The future of Venezuela
In reality, the question is not if, but when a US-backed regime takes power in Venezuela. At this point, it is unclear whether Maduro will be able to maintain his control over the country for the rest of his six-year term, or whether the military will place Guaidó in power. If Maduro does remain in power, the economic situation will continue to get worse. Eventually, Maduro will either be voted out in another election, or the military will force him out once the crisis becomes severe enough. At that point, a US-backed government will come to power. It will make major cuts to public services, and will likely change the official currency to the US dollar.
These events will bring stability, but they will also cause major suffering for the poor and working people of Venezuela. The hope is that, after these things come to pass, the Left will again be able to come to power, this time equipped with the hard-won experience of the past 20 years. This new Left government would not make the same mistakes as Chávez or Maduro. It would understand the vital importance of diversifying Venezuela’s economy, so that it is no longer dependent on the whims of international oil markets to stay afloat. And it would usher in an era of rapid economic growth and shared prosperity for all Venezuelans.
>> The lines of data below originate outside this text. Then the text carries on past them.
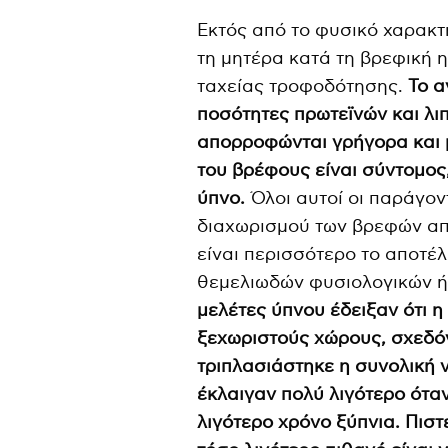
Εκτός από το φυσικό χαρακτη
τη μητέρα κατά τη βρεφική η
ταχείας τροφοδότησης.
Το α
ποσότητες πρωτεϊνών και λι
απορροφώνται γρήγορα και μ
του βρέφους είναι σύντομος
ύπνο.
Όλοι αυτοί οι παράγοντ
διαχωρισμού των βρεφών από
είναι περισσότερο το αποτέλ
θεμελιωδών φυσιολογικών ή
μελέτες ύπνου έδειξαν ότι η
ξεχωριστούς χώρους, σχεδόν
τριπλασιάστηκε η συνολική 
έκλαιγαν πολύ λιγότερο ότα
λιγότερο χρόνο ξύπνια. Πισ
While my short-term predictions are pessimistic, this does not mean that there is nothing we can do to help the Venezuelan people. The Left should argue forcefully against US sanctions and military intervention into Venezuela, which will only make the current dire situation even worse. We should advocate for democratic norms and the rule of law, which have been greatly eroded under Maduro’s administration. The people of Venezuela must be able to choose their own leaders in free and fair elections, where all political parties are allowed to participate. And most importantly, the Left must work harder than ever to elect socialist candidates to Congress who can change US foreign policy toward developing countries like Venezuela. The United States could use its economic might to help poor countries through the process of diversifying and developing their economies, rather than simply leaving them on their own. Without a more compassionate US foreign policy, our international comrades will be severely constrained in their ability to pursue a left-wing agenda in their own countries. It’s time that the American Left took this responsibility seriously.